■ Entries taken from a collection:
§

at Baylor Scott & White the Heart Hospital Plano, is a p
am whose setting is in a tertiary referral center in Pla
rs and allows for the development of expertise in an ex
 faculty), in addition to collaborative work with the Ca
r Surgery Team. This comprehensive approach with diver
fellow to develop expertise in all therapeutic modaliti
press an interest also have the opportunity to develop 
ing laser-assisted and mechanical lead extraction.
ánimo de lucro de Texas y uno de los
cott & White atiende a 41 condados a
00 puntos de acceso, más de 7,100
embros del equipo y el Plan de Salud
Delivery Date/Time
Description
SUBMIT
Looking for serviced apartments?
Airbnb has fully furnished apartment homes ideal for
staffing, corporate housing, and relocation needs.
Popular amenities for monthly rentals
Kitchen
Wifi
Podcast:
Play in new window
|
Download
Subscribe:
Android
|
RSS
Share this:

§

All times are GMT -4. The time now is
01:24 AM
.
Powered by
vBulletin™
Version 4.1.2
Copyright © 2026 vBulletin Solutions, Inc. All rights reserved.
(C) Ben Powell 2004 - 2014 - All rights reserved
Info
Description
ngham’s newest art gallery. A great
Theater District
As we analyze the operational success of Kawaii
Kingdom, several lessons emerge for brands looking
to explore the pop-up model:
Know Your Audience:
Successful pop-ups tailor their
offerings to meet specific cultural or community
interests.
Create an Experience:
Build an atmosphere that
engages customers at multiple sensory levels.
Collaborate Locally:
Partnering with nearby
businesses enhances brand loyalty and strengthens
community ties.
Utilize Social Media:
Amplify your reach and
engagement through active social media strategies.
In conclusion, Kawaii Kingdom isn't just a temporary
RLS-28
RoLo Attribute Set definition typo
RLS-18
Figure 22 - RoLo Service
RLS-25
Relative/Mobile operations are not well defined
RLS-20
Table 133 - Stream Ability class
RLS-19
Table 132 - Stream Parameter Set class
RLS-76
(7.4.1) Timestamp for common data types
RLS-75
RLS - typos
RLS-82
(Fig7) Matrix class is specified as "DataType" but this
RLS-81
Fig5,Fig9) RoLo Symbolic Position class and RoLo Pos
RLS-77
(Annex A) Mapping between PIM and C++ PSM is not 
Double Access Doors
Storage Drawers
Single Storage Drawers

§

■ ABOUT THIS EXERCISE: Scan the records above for the lines holding "(Annex A) Mapping" and "Single Storage Drawers". Transcribe those two and every line between them word for word, and no others.

■ EXPECTED ANSWER:
(Annex A) Mapping between PIM and C++ PSM is not 
Double Access Doors
Storage Drawers
Single Storage Drawers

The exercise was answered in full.